[cfe-dev] Weak pointer support on 32-bit platforms
Aaron Ballman
aaron at aaronballman.com
Mon May 12 17:18:48 PDT 2014
On Mon, May 12, 2014 at 6:29 PM, Reid Kleckner <rnk at google.com> wrote:
> On Mon, May 12, 2014 at 12:18 PM, Hovik Melikyan <hovik.melikyan at gmail.com>
> wrote:
>>
>> On Mon, May 12, 2014 at 7:20 PM, Reid Kleckner <rnk at google.com> wrote:
>> >
>> > You can probably work around this with -D__GNUC__=4.
>> >
>> > However, why do you need -fms-compatibility if you are using MinGW?
>> >
>>
>> Clang puts itself into MS compatibility mode when the target is e.g.
>> i686-pc-win32. A better workaround for me was to use
>> -fno-ms-compatibility.
>
>
> So, you're using MinGW headers with i686-pc-win32 instead of
> i686-pc-mingw32. The former target aims for MSVC compatibility and the
> latter MinGW/GCC compatibility.
>
> Using MinGW headers with -win32 is crossing the streams, and I don't
> recommend doing it, unless you have a really good reason.

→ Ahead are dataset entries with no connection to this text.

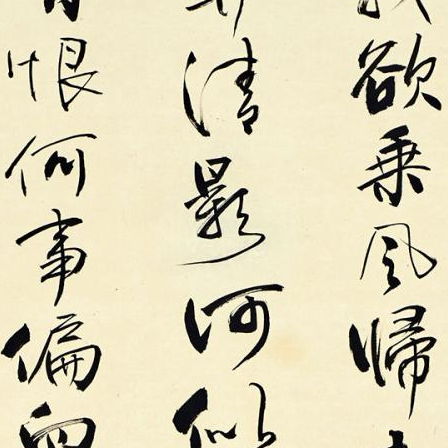
央博
非遗
文化
旅游
科普
健康
乐龄
阅读
云起
超级工厂
智敬中国
全民健康
颜选攻略
海洋
热播榜
总台企业白名单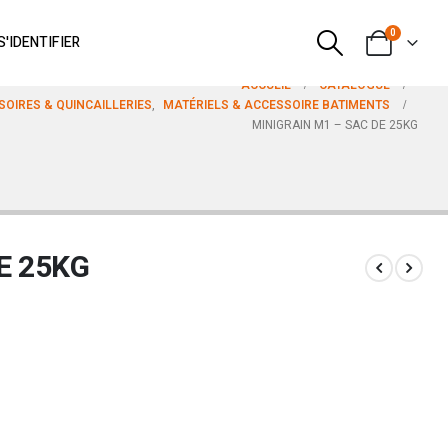
0
S'IDENTIFIER
ACCUEIL
CATALOGUE
SOIRES & QUINCAILLERIES
,
MATÉRIELS & ACCESSOIRE BATIMENTS
MINIGRAIN M1 – SAC DE 25KG
E 25KG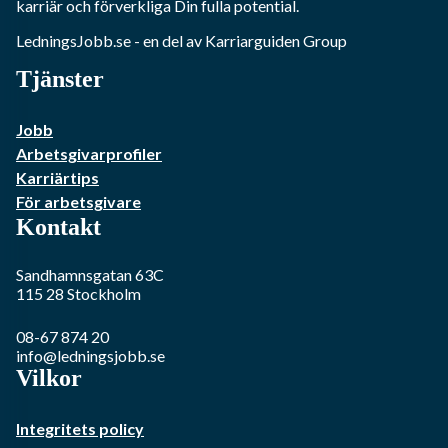
karriär och förverkliga Din fulla potential.
LedningsJobb.se
- en del av Karriarguiden Group
Tjänster
Jobb
Arbetsgivarprofiler
Karriärtips
För arbetsgivare
Kontakt
Sandhamnsgatan 63C
115 28
Stockholm
08-67 874 20
info@ledningsjobb.se
Vilkor
Integritets policy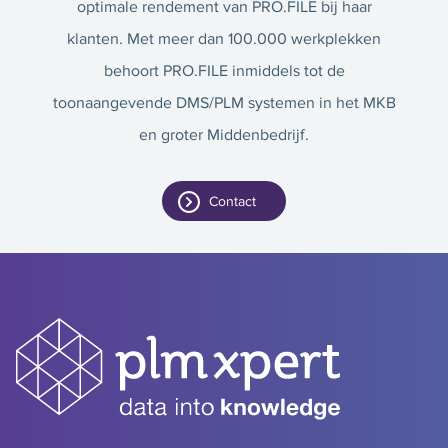
optimale rendement van PRO.FILE bij haar
klanten. Met meer dan 100.000 werkplekken
behoort PRO.FILE inmiddels tot de
toonaangevende DMS/PLM systemen in het MKB
en groter Middenbedrijf.
Contact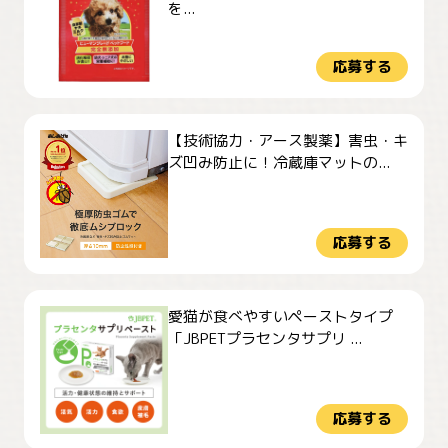
を...
応募する
【技術協力・アース製薬】害虫・キ
ズ凹み防止に！冷蔵庫マットの...
応募する
愛猫が食べやすいペーストタイプ
「JBPETプラセンタサプリ ...
応募する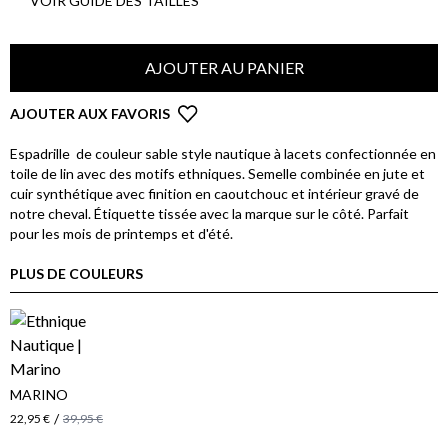
VOIR GUIDE DES TAILLES
AJOUTER AU PANIER
AJOUTER AUX FAVORIS
Espadrille de couleur sable style nautique à lacets confectionnée en
toile de lin avec des motifs ethniques. Semelle combinée en jute et
cuir synthétique avec finition en caoutchouc et intérieur gravé de
notre cheval. Étiquette tissée avec la marque sur le côté. Parfait
pour les mois de printemps et d'été.
PLUS DE COULEURS
MARINO
/
22,95 €
39,95 €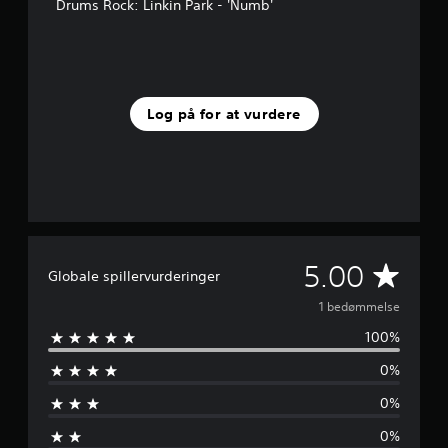
Drums Rock: Linkin Park - 'Numb'
e
r
n
e
r
f
Log på for at vurdere
r
a
1
v
u
r
d
e
G
5.00
r
Globale spillervurderinger
i
e
n
1 bedømmelse
g
100%
n
e
r
0%
n
0%
e
0%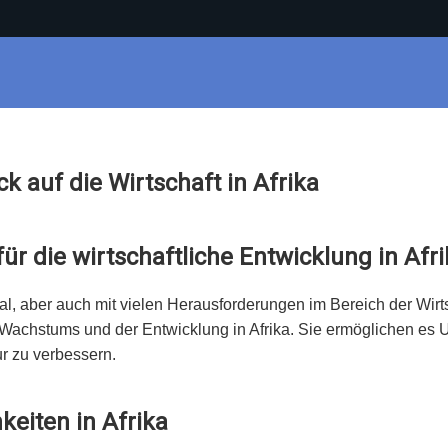
ck auf die Wirtschaft in Afrika
ür die wirtschaftliche Entwicklung in Afr
ial, aber auch mit vielen Herausforderungen im Bereich der Wirt
Wachstums und der Entwicklung in Afrika. Sie ermöglichen es Un
ur zu verbessern.
hkeiten in Afrika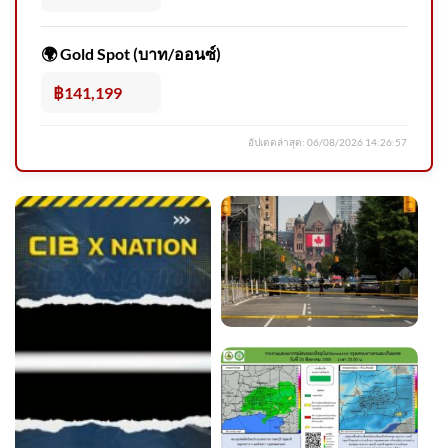
ขอเชิญชมนิทรรศการ “บริพัตรผู้
เป็นหัวใจ” เทิดพระเกียรติ สมเด็
🌍 Gold Spot (บาท/ออนซ์)
฿141,199
อัปเดตล่าสุด:
06/08/2026 14:26:57
ข่าวดึก 5 ส.ค. 69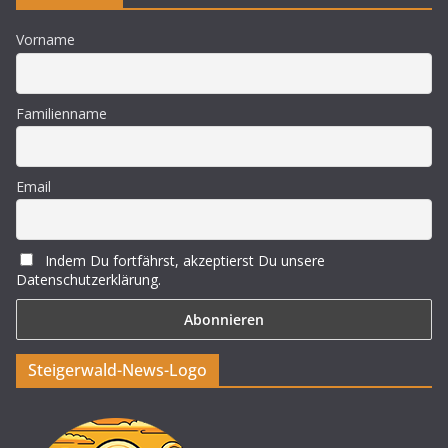
Vorname
Familienname
Email
Indem Du fortfährst, akzeptierst Du unsere
Datenschutzerklärung.
Steigerwald-News-Logo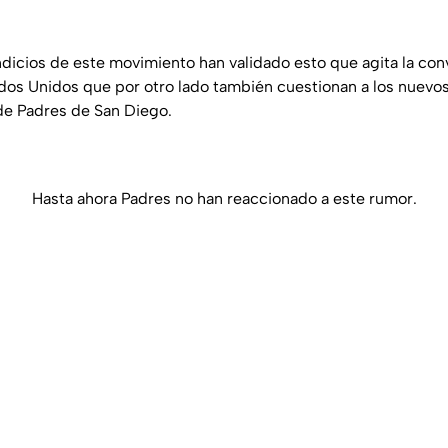
dicios de este movimiento han validado esto que agita la con
dos Unidos que por otro lado también cuestionan a los nuevos
de Padres de San Diego.
Hasta ahora Padres no han reaccionado a este rumor.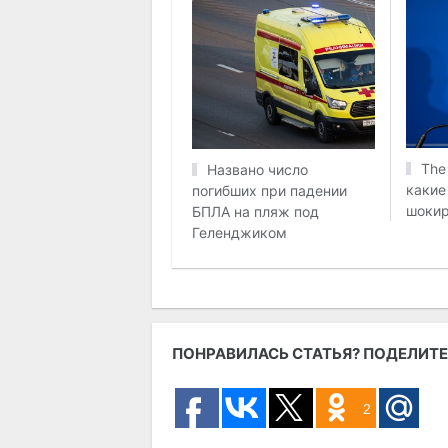
The
Названо число
какие
погибших при падении
шокир
БПЛА на пляж под
Геленджиком
ПОНРАВИЛАСЬ СТАТЬЯ? ПОДЕЛИТЕ
2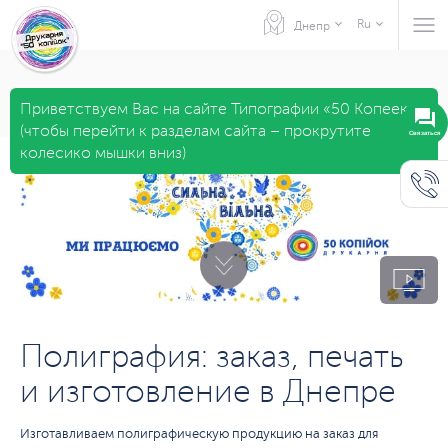
Ru
Днепр
Приветствуем Вас на сайте Типографии «50 Копеек»
(чтобы перейти к разделам сайта – прокрутите
Связаться
колесико мышки вниз)
Полиграфия: заказ, печать
и изготовление в Днепре
Изготавливаем полиграфическую продукцию на заказ для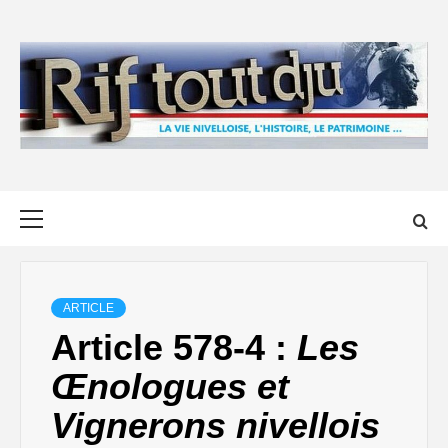
Skip
to
content
Primary
Menu
ARTICLE
Article 578-4 :
Les
Œnologues et
Vignerons nivellois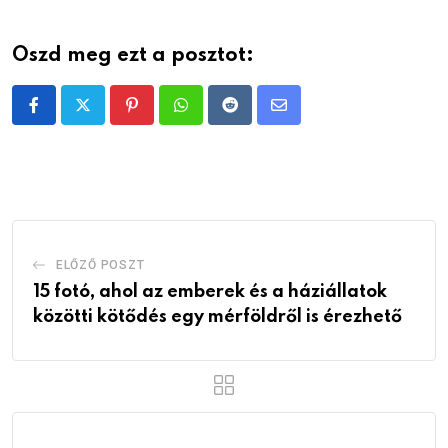
Oszd meg ezt a posztot:
Pinterest
Whatsapp
Reddit
Share
via
Email
ELŐZŐ POSZT
15 fotó, ahol az emberek és a háziállatok
közötti kötődés egy mérföldről is érezhető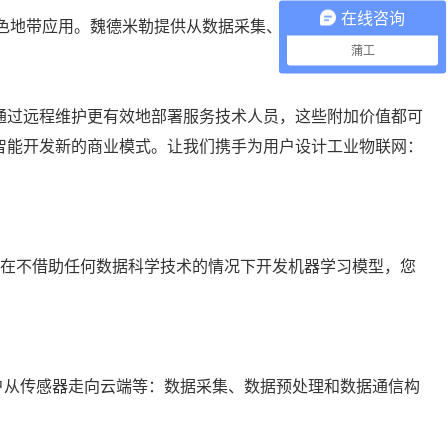
在线咨询
于棕色地带应用。魏德米勒提供从数据采集、数据预处理、数据通
蒲工
通过远程维护更有效地部署服务技术人员，这些附加价值都可
智能开发新的商业模式。让我们携手为用户设计工业物联网：
还是在不借助任何数据科学技术的情况下开发机器学习模型，您
让客户从传感器走向云端等：数据采集、数据预处理和数据通信构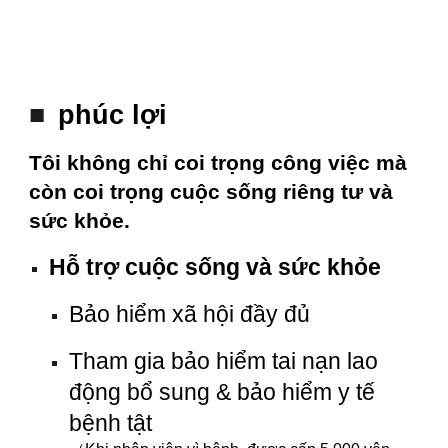
■
phúc lợi
Tôi không chỉ coi trọng công việc mà
còn coi trọng cuộc sống riêng tư và
sức khỏe.
Hỗ trợ cuộc sống và sức khỏe
Bảo hiểm xã hội đầy đủ
Tham gia bảo hiểm tai nạn lao
động bổ sung & bảo hiểm y tế
bệnh tật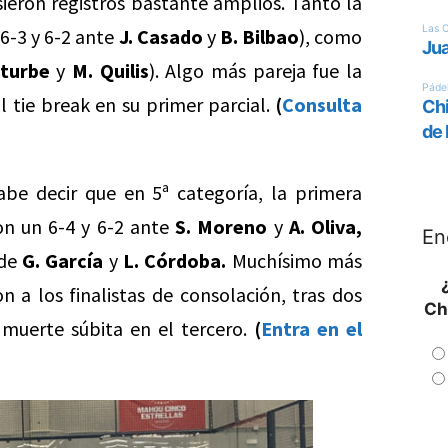
sieron registros bastante amplios. Tanto la
6-3 y 6-2 ante
J. Casado
y
B. Bilbao
), como
Iturbe
y
M. Quilis
). Algo más pareja fue la
l tie break en su primer parcial.
(
Consulta
abe decir que en 5ª categoría, la primera
n un 6-4 y 6-2 ante
S. Moreno
y
A. Oliva,
En
 de
G. García
y
L. Córdoba.
Muchísimo más
a los finalistas de consolación, tras dos
Ch
 muerte súbita en el tercero.
(
Entra en el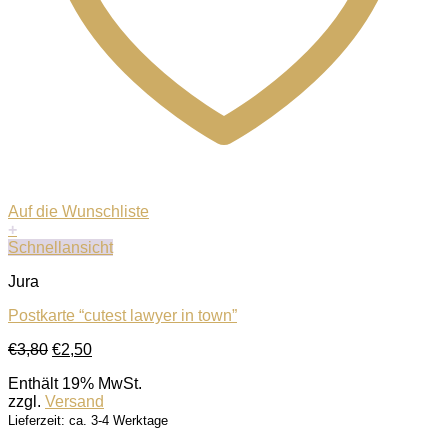
Auf die Wunschliste
+
Schnellansicht
Jura
Postkarte “cutest lawyer in town”
Ursprünglicher
Aktueller
€
3,80
€
2,50
Preis
Preis
Enthält 19% MwSt.
war:
ist:
zzgl.
Versand
€3,80
€2,50.
Lieferzeit: ca. 3-4 Werktage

You are probably
> going to have problems linking C++ binaries or passing structs across ABI
> boundaries.
>
>>
>> In any case, I don't think this
>>
>> Builder.defineMacro("__weak",
>> "__attribute__((objc_ownership(weak)))");
>>
>> was a good idea, as it makes some of the most critical attributes in
>> Objective C dependent on a compiler extension (__attribute__) which is
>> not always available at compile time!
>
>
> Well, Clang always provides __attribute__, so it's perfectly reasonable to
> implement __weak this way. MinGW shouldn't be messing with the implementors
> namespace this way.
>
> That said, I'm in favor of making these contextual keywords. We have the
> infrastructure to do it, so let's avoid the pre-processor cruftiness.
Certainly plausible -- the fun part is in figuring out what attribute
to create when. __weak is defined as:
* __attribute__((objc_gc(weak))) when the frontend is rewriting ObjC
* __attribute__((objc_ownership(weak))) when ObjCAutoRefCount is true
* __attribute__((objc_gc(weak))) when ObjCAutoRefCount is false and
building for Darwin
* not defined otherwise
Similar shenanigans for __strong, et al. So it's not that this isn't
possible to do, but it may have some surprises too.